* _PROBLEM TO WORK ON_
The expected output is every line from the one containing "our API — starting from the" to the end of the data below, exactly, and no other line.

[Page-level text extractions]
==============================

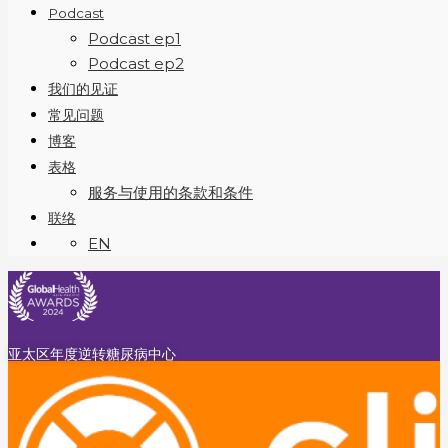
Podcast
Podcast ep1
Podcast ep2
我们的见证
常见问题
博客
表格
服务与使用的条款和条件
联络
EN
亚太区年度逆转糖尿病中心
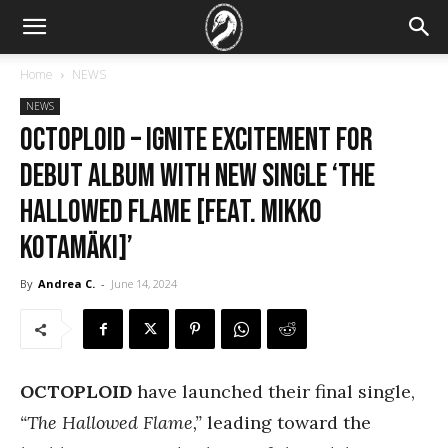
Home
NEWS
NEWS
OCTOPLOID – ignite excitement for
debut album with new single ‘The
Hallowed Flame [feat. Mikko
Kotamäki]’
By
Andrea C.
-
June 14, 2024
OCTOPLOID
have launched their final single,
“The Hallowed Flame,”
leading toward the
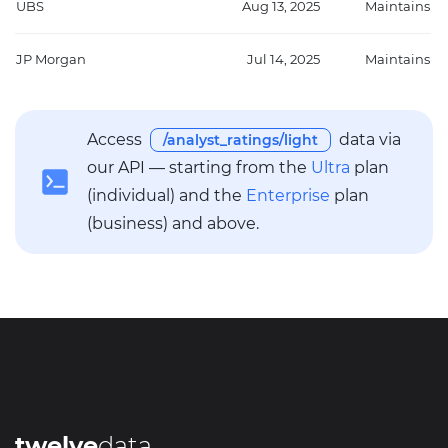
UBS
Aug 13, 2025
Maintains
JP Morgan
Jul 14, 2025
Maintains
Access
data via
/analyst_ratings/light
our API — starting from the
Ultra
plan
(individual) and the
Enterprise
plan
(business) and above.
twelve
data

==============================

* _WORKED SOLUTION_
our API — starting from the
Ultra
plan
(individual) and the
Enterprise
plan
(business) and above.
twelve
data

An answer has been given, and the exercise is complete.